START EXCERPTED RECORDS
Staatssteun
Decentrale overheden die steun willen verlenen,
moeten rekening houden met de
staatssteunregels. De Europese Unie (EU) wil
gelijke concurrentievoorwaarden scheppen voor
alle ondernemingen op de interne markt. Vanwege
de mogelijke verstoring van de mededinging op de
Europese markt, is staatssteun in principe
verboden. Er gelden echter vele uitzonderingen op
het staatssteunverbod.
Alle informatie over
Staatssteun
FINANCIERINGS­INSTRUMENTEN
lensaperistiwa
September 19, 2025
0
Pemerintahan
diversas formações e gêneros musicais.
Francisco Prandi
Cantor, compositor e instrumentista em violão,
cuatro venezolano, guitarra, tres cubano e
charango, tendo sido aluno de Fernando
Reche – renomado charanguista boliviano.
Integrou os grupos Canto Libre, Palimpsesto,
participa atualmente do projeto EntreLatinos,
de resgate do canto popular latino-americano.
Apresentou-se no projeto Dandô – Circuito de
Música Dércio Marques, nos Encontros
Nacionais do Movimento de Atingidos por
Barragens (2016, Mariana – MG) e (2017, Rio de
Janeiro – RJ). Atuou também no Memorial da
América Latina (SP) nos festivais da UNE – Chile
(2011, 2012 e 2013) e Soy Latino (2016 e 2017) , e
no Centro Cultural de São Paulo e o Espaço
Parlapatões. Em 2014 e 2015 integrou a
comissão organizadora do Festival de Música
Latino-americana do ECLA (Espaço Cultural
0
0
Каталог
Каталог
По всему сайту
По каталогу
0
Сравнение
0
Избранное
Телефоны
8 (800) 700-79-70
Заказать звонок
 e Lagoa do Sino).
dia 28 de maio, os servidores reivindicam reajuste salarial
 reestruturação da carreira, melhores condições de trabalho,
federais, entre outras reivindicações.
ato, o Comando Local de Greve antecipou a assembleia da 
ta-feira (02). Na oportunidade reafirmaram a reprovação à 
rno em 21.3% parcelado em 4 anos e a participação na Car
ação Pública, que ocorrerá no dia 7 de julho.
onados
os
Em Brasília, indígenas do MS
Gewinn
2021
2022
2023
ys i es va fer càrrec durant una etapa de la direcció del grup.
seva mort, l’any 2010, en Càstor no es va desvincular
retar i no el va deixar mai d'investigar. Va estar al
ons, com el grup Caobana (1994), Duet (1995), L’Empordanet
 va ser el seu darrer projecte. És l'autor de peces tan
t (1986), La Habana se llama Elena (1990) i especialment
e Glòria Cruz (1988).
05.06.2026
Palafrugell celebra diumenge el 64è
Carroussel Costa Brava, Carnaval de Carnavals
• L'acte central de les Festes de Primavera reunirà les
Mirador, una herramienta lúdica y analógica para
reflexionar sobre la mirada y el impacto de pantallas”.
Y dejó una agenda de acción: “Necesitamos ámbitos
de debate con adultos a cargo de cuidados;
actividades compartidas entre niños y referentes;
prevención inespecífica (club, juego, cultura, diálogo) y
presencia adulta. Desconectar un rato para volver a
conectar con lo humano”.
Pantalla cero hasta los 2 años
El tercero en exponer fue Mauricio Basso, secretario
END EXCERPTED RECORDS
**WHAT YOU ARE ASKED TO DO:**
Retype every record above exactly as written.

**FINISHED EXERCISE:**
Staatssteun
Decentrale overheden die steun willen verlenen,
moeten rekening houden met de
staatssteunregels. De Europese Unie (EU) wil
gelijke concurrentievoorwaarden scheppen voor
alle ondernemingen op de interne markt. Vanwege
de mogelijke verstoring van de mededinging op de
Europese markt, is staatssteun in principe
verboden. Er gelden echter vele uitzonderingen op
het staatssteunverbod.
Alle informatie over
Staatssteun
FINANCIERINGS­INSTRUMENTEN
lensaperistiwa
September 19, 2025
0
Pemerintahan
diversas formações e gêneros musicais.
Francisco Prandi
Cantor, compositor e instrumentista em violão,
cuatro venezolano, guitarra, tres cubano e
charango, tendo sido aluno de Fernando
Reche – renomado charanguista boliviano.
Integrou os grupos Canto Libre, Palimpsesto,
participa atualmente do projeto EntreLatinos,
de resgate do canto popular latino-americano.
Apresentou-se no projeto Dandô – Circuito de
Música Dércio Marques, nos Encontros
Nacionais do Movimento de Atingidos por
Barragens (2016, Mariana – MG) e (2017, Rio de
Janeiro – RJ). Atuou também no Memorial da
América Latina (SP) nos festivais da UNE – Chile
(2011, 2012 e 2013) e Soy Latino (2016 e 2017) , e
no Centro Cultural de São Paulo e o Espaço
Parlapatões. Em 2014 e 2015 integrou a
comissão organizadora do Festival de Música
Latino-americana do ECLA (Espaço Cultural
0
0
Каталог
Каталог
По всему сайту
По каталогу
0
Сравнение
0
Избранное
Телефоны
8 (800) 700-79-70
Заказать звонок
 e Lagoa do Sino).
dia 28 de maio, os servidores reivindicam reajuste salarial
 reestruturação da carreira, melhores condições de trabalho,
federais, entre outras reivindicações.
ato, o Comando Local de Greve antecipou a assembleia da 
ta-feira (02). Na oportunidade reafirmaram a reprovação à 
rno em 21.3% parcelado em 4 anos e a participação na Car
ação Pública, que ocorrerá no dia 7 de julho.
onados
os
Em Brasília, indígenas do MS
Gewinn
2021
2022
2023
ys i es va fer càrrec durant una etapa de la direcció del grup.
seva mort, l’any 2010, en Càstor no es va desvincular
retar i no el va deixar mai d'investigar. Va estar al
ons, com el grup Caobana (1994), Duet (1995), L’Empordanet
 va ser el seu darrer projecte. És l'autor de peces tan
t (1986), La Habana se llama Elena (1990) i especialment
e Glòria Cruz (1988).
05.06.2026
Palafrugell celebra diumenge el 64è
Carroussel Costa Brava, Carnaval de Carnavals
• L'acte central de les Festes de Primavera reunirà les
Mirador, una herramienta lúdica y analógica para
reflexionar sobre la mirada y el impacto de pantallas”.
Y dejó una agenda de acción: “Necesitamos ámbitos
de debate con adultos a cargo de cuidados;
actividades compartidas entre niños y referentes;
prevención inespecífica (club, juego, cultura, diálogo) y
presencia adulta. Desconectar un rato para volver a
conectar con lo humano”.
Pantalla cero hasta los 2 años
El tercero en exponer fue Mauricio Basso, secretario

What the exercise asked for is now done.